Day 1,440: ‘Operation Warp Speed’ now moving at a snail’s pace
Donald Trump dubbed the public-private partnership to get a COVID-19 vaccine developed, manufactured and distributed Operation Warp Speed.
Despite OWS, however, vaccines were created outside the program (Pfizer) at the same rate as those inside the program (Moderna). Still, the development and approval of highly effective vaccines in under a year was a tremendous accomplishment for the doctors and scientists who spent long hours and sleepless nights getting it right.
But the Trump administration has seemingly been caught totally off guard by the “distribution” part of OWS.
First, they turned down the chance to buy 100 million more doses of the Pfizer vaccine. The failure may delay the additional doses of a huge chunk of the American population for six or more months.
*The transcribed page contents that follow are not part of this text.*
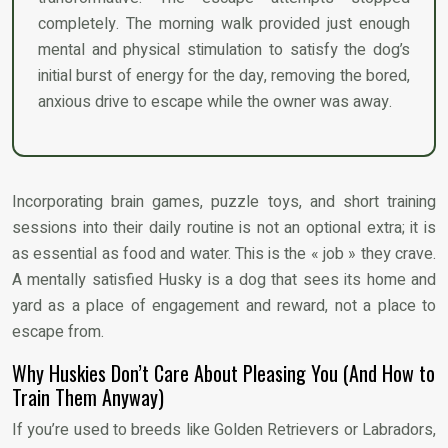
completely. The morning walk provided just enough
mental and physical stimulation to satisfy the dog’s
initial burst of energy for the day, removing the bored,
anxious drive to escape while the owner was away.
Incorporating brain games, puzzle toys, and short training
sessions into their daily routine is not an optional extra; it is
as essential as food and water. This is the « job » they crave.
A mentally satisfied Husky is a dog that sees its home and
yard as a place of engagement and reward, not a place to
escape from.
Why Huskies Don’t Care About Pleasing You (And How to
Train Them Anyway)
If you’re used to breeds like Golden Retrievers or Labradors,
Pfizer is now negotiating with the Trump administration to provide more vaccine doses, but the company cannot guarantee that it will deliver more than the initial 100 million before the summer, per the NYT.
In terms of how many doses the administration has versus how many they promised, the numbers are ever-changing, but have steadily plummeted from projections.
While the coronavirus pandemic continued to surge throughout the summer and fall, federal government officials repeatedly offered a ray of hope: enough vaccine doses to vaccinate 20 million Americans by the end of December.
One count, from the US Centers for Disease Control and Prevention, shows about 11.4 million doses have been distributed as of Monday morning and about 2.1 million have been administered — not even close to the goal Warp Speed originally set.
In October — perhaps not coincidentally, just weeks before the 2020 election — the HHS secretary, Alex Azar, claimed 100 million Americans could receive the vaccine by the end of the year.
Once vaccines arrive, states are left to fend for themselves on their paltry budgets with regard to the distribution and prioritization of the vaccine. With no real answers, states are passing the buck to individual providers and making them figure it out.
The Trump administration seemed more interested in having an exciting nickname — Trump seems to revel every time he mentions it publicly — than it did actually doing what was necessary to move a vaccine from creation through implementation. That’s painfully obvious post-election.
The program has slowed dramatically, as the distribution of the vaccine will take many months longer than it should have at tremendously higher cost — both financially and in loss of life.